# [Task description]
What is needed is an exact copy of every line from the one with "ИГОРЬ КОНДРАТЮК" to the end of the entries below, without the pictures.

# [Materials provided]
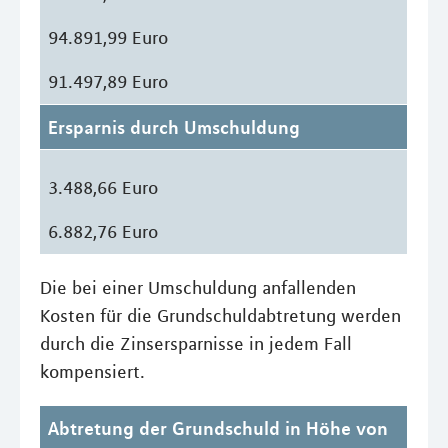
94.891,99 Euro
91.497,89 Euro
Ersparnis durch Umschuldung
3.488,66 Euro
6.882,76 Euro
Die bei einer Umschuldung anfallenden
Kosten für die Grundschuldabtretung werden
durch die Zinsersparnisse in jedem Fall
kompensiert.
Abtretung der Grundschuld in Höhe von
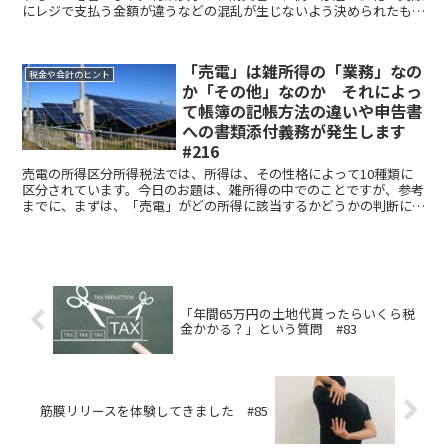
にレジで支払う金額が違うなどの混乱が生じないよう決められたもの
です。顧問税理士がいらっしゃる事業者の方は、税理士から...
「売電」は雑所得の「業務」なの
税金や会計のヒント
か「その他」なのか それによっ
て帳簿の記帳方法の違いや申告書
への書類添付義務が発生します
#216
売電の所得区分所得税法では、所得は、その性格によって10種類に
区分されています。今日のお題は、雑所得の中でのことですが、参考
までに、まずは、「売電」がどの所得に該当するかどうかの判断につ
いて記します。国税庁の質疑応答事例によると、「売電」の...
「年間65万円の土地代貰ったらいくら税
金かかる？」という質問 #83
筋膜リリースを体験してきました #85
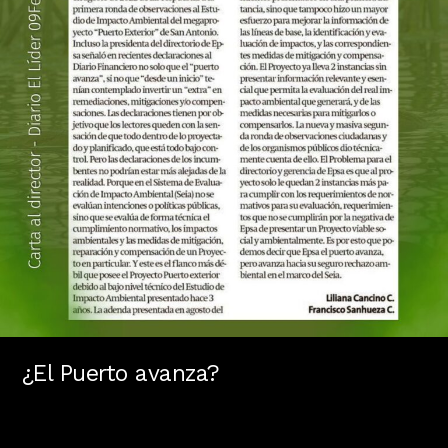
¿El Puerto avanza?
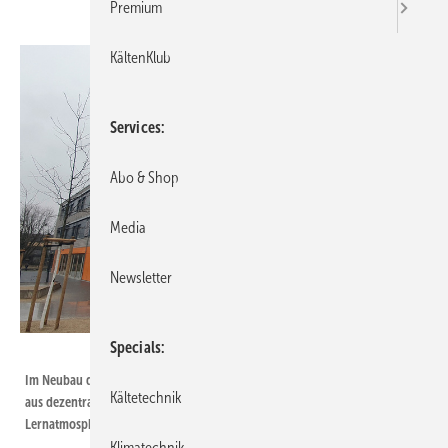
Premium
KältenKlub
Services
Abo & Shop
Media
Newsletter
Specials
Bild: Airflow
Im Neubau der Ursula-Wölfel-Grundschule in Wiesbaden sorgt ein System
Kältetechnik
aus dezentraler und zentraler Lüftungstechnik von Airflow für eine frische
Lernatmosphäre.
Klimatechnik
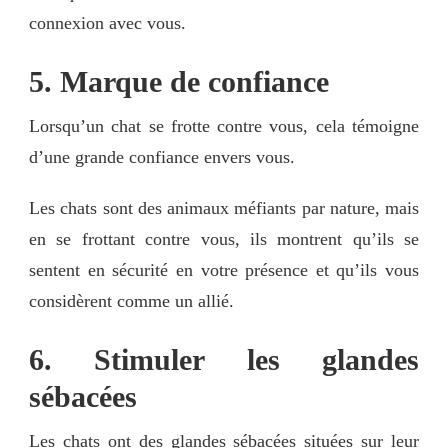
connexion avec vous.
5. Marque de confiance
Lorsqu’un chat se frotte contre vous, cela témoigne
d’une grande confiance envers vous.
Les chats sont des animaux méfiants par nature, mais
en se frottant contre vous, ils montrent qu’ils se
sentent en sécurité en votre présence et qu’ils vous
considèrent comme un allié.
6. Stimuler les glandes
sébacées
Les chats ont des glandes sébacées situées sur leur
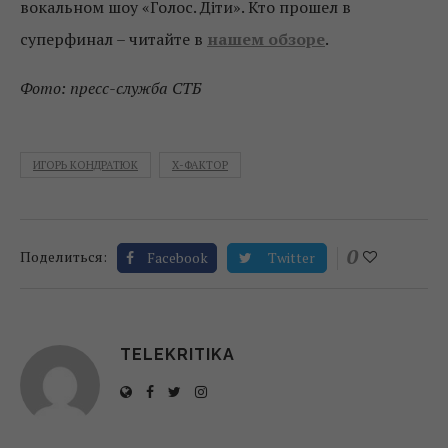
вокальном шоу «Голос. Діти». Кто прошел в
суперфинал – читайте в
нашем обзоре
.
Фото: пресс-служба СТБ
ИГОРЬ КОНДРАТЮК
Х-ФАКТОР
0
Поделиться:
Facebook
Twitter
TELEKRITIKA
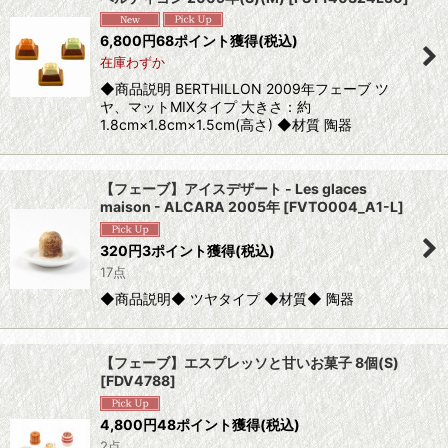
6,800
円
68ポイント獲得
(税込)
在庫わずか
◆商品説明 BERTHILLON 2009年フェーブ ツ
ヤ、マットMIXタイプ 大きさ：約
1.8cm×1.8cm×1.5cm(高さ) ◆材質 陶器
【フェーブ】アイスデザート - Les glaces
maison - ALCARA 2005年
[
FVTO004_A1-L
]
320
円
3ポイント獲得
(税込)
17点
◆商品説明◆ ツヤタイプ ◆材質◆ 陶器
【フェーブ】エスプレッソと甘いお菓子 8個(S)
[
FDV4788
]
4,800
円
48ポイント獲得
(税込)
2点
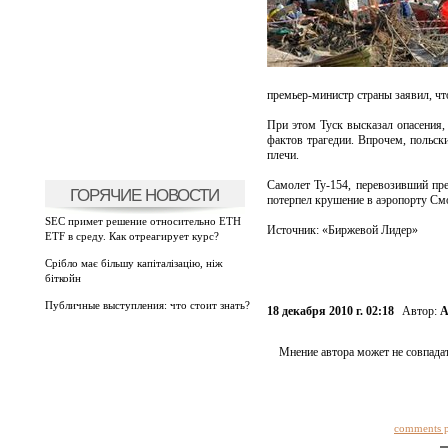
премьер-министр страны заявил, ч
При этом Туск высказал опасения,
фактов трагедии. Впрочем, польски
плечи.
Самолет Ту-154, перевозивший пр
ГОРЯЧИЕ НОВОСТИ
потерпел крушение в аэропорту Смо
SEC примет решение относительно ETH
Источник: «Биржевой Лидер»
ETF в среду. Как отреагирует курс?
Срібло має більшу капіталізацію, ніж
біткойн
Публичные выступления: что стоит знать?
18 декабря 2010 г. 02:18
Автор:
А
Мнение автора может не совпадат
comments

# [Response below]
ИГОРЬ КОНДРАТЮК
Х-ФАКТОР
0
Поделиться:
Facebook
Twitter
TELEKRITIKA
6,800
円
68ポイント獲得
(税込)
在庫わずか
◆商品説明 BERTHILLON 2009年フェーブ ツ
ヤ、マットMIXタイプ 大きさ：約
1.8cm×1.8cm×1.5cm(高さ) ◆材質 陶器
【フェーブ】アイスデザート - Les glaces
maison - ALCARA 2005年
[
FVTO004_A1-L
]
320
円
3ポイント獲得
(税込)
17点
◆商品説明◆ ツヤタイプ ◆材質◆ 陶器
【フェーブ】エスプレッソと甘いお菓子 8個(S)
[
FDV4788
]
4,800
円
48ポイント獲得
(税込)
2点
премьер-министр страны заявил, ч
При этом Туск высказал опасения,
фактов трагедии. Впрочем, польски
плечи.
Самолет Ту-154, перевозивший пр
ГОРЯЧИЕ НОВОСТИ
потерпел крушение в аэропорту Смо
SEC примет решение относительно ETH
Источник: «Биржевой Лидер»
ETF в среду. Как отреагирует курс?
Срібло має більшу капіталізацію, ніж
біткойн
Публичные выступления: что стоит знать?
18 декабря 2010 г. 02:18
Автор:
А
Мнение автора может не совпадат
comments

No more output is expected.